How synovial fibroblasts drive the development of rheumatoid arthritis
Fibroblasts are a type of cell involved in the production of collagen and the structural materials that connect other cells in the body. This study focused on synovial fibroblasts, which make up part of the connective tissue around human joints.
It is known that in rheumatoid arthritis, these cells cause damage by invading and attacking the cartilage and bone around the joint; however, this research offered evidence that there may be two distinct types of synovial fibroblast, which was not previously known.
These two types were categorised by specific cell surface markers, PDPN and CD248, and it was shown that the part closest to the cartilage tended to contain the invasive PDPN-type fibroblasts that cause cartilage damage, while the part that was further away from the cartilage contained the non-invasive CD248 type.
Implications for new treatment strategies
This research could prove important in laying the foundation for new therapeutic strategies.
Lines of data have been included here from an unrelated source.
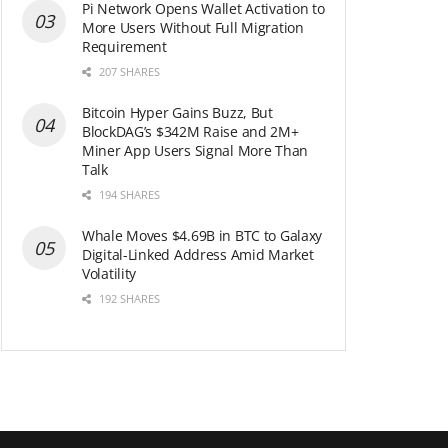
Pi Network Opens Wallet Activation to
More Users Without Full Migration
Requirement
207 SHARES
Bitcoin Hyper Gains Buzz, But
BlockDAG’s $342M Raise and 2M+
Miner App Users Signal More Than
Talk
194 SHARES
Whale Moves $4.69B in BTC to Galaxy
Digital-Linked Address Amid Market
Volatility
192 SHARES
Currently, the treatment of rheumatoid arthritis involves giving patients a combination of immunosuppressive drugs, which is known to carry the risk of a serious impact on their quality of life.
As such, this study's suggestion that targeting fibroblast cell processes could result in more effective and manageable treatments will be good news for patients.
Study leader Dr Adam Croft from the University of Birmingham said: "This study not only shows the existence of distinct subsets of synovial fibroblasts, but also suggests that these cells are able to self-organise into lining and sublining layers in the presence of cartilage.
"Combined with the difference in migration rates between the two types of cell, these results are extremely promising in terms of finding new therapeutic targets for treatment of rheumatoid arthritis."
Dr Natalie Carter, head of research liaison at Versus Arthritis, said: "Rheumatoid arthritis is an incredibly painful condition that affects around 290,000 people in the UK. This study is significant as it advances our knowledge of what actually occurs within the joint of someone who lives with the condition, and could lead to new, more targeted treatments.
Over the years, we have funded significant breakthroughs for rheumatoid arthritis such as anti-TNFs, which changed the treatment landscape. However, what works for one person may not work for another, and so there is an urgency for more effective treatments that will remove the need for a trial-and-error approach to treatment.